Source information -
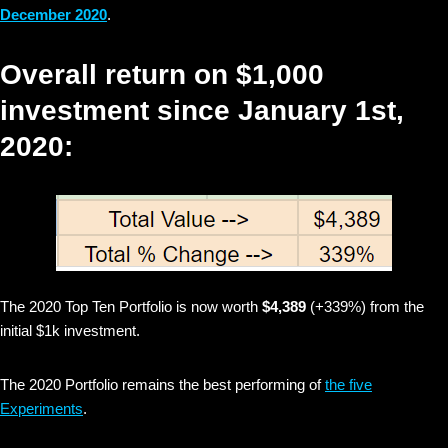
December 2020
.
Overall return on $1,000
investment since January 1st,
2020:
The 2020 Top Ten Portfolio is now worth
$4,389
(+339%) from the
initial $1k investment.
The 2020 Portfolio remains the best performing of
the five
Experiments
.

What you need to do - Pull every line containing "Portfolio" out of the entries.

Solved problem -
The 2020 Top Ten Portfolio is now worth
The 2020 Portfolio remains the best performing of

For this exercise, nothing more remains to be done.